How to Choose the Best Seat on a Flight
There is no single best seat on a plane, only the best seat for what you want out of the flight. Sort out what matters to you most, then pick accordingly. Here is how I choose, depending on the trip.
If you want to sleep
Go for a window seat, ideally ahead of the wing. The window gives you something to lean against and control over the blind, and nobody climbs over you for the toilet. Avoid the very back rows and anything near the galleys and toilets, where the lights, noise and foot traffic never really stop.
If you want legroom
An exit-row or a bulkhead seat usually has the most space. Two things to know: exit-row seats often do not recline and you may have to stow everything in the overhead bin for take-off and landing, and bulkhead seats have no seat in front, so your bag goes overhead too. Many airlines charge extra for these, but on a long flight it can be money well spent.
If you want to get off quickly
An aisle seat as far forward as your ticket allows is the fastest way off the aircraft, which matters if you have a tight connection or just hate waiting. The trade-off is that on a long flight an aisle seat means standing up for window passengers and a little more cabin bustle past your elbow.

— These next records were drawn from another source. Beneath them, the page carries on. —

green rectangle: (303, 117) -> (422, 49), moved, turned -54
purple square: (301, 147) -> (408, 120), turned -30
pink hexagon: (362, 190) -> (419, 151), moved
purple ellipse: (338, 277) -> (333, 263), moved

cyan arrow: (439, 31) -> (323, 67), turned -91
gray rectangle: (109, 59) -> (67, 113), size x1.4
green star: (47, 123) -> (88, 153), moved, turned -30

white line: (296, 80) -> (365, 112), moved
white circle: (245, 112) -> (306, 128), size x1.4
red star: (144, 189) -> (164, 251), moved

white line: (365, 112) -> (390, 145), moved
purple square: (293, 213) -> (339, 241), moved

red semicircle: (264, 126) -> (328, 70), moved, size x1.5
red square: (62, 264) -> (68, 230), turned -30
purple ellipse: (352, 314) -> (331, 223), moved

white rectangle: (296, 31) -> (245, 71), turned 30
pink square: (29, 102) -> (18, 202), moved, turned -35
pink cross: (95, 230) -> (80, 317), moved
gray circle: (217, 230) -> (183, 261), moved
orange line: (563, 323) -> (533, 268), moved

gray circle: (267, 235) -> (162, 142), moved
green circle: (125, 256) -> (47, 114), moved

If you get airsick or feel nervous
Sit over the wing. It is the most stable part of the aircraft, closest to the plane's centre of gravity, so you feel turbulence the least there. Nervous flyers often do well with a window over the wing, where you can see the horizon, or an aisle seat if feeling boxed in is the bigger worry.
If you are flying with a baby or young children
Ask about the bulkhead row, since that is where airlines fit bassinets for infants on long-haul flights. With older children, the priority is simply sitting together, so book your seats early rather than risking a scattered family on a full flight.
A few seats to avoid
- The last row, which often does not recline and sits right by the toilets and galley.
- Seats immediately in front of an exit row, which sometimes have limited recline.
- Middle seats on a long flight, unless you are travelling as a group and one of you takes one for the team.
How seat selection actually works
On most airlines you can pick your seat free at web check-in, which opens around 48 hours before departure, so the single best habit is to check in the moment it opens. Many airlines also sell seat selection earlier, with the prime spots, extra-legroom rows, front seats and windows, costing more. Whether that is worth paying depends on the flight: on a short hop it rarely is, but on a long-haul a seat you chose on purpose can be the difference between arriving rested and arriving sore. Budget airlines assign you a random seat for free if you do not pay, so you will sit somewhere regardless; paying simply buys you the choice rather than the luck of the draw.
Whatever you choose, it is worth selecting your seat at web check-in rather than leaving it to the airport, when the good ones are long gone. And if it is a long-haul, a good seat plus a plan for the jet lag at the other end makes a real difference to how you arrive.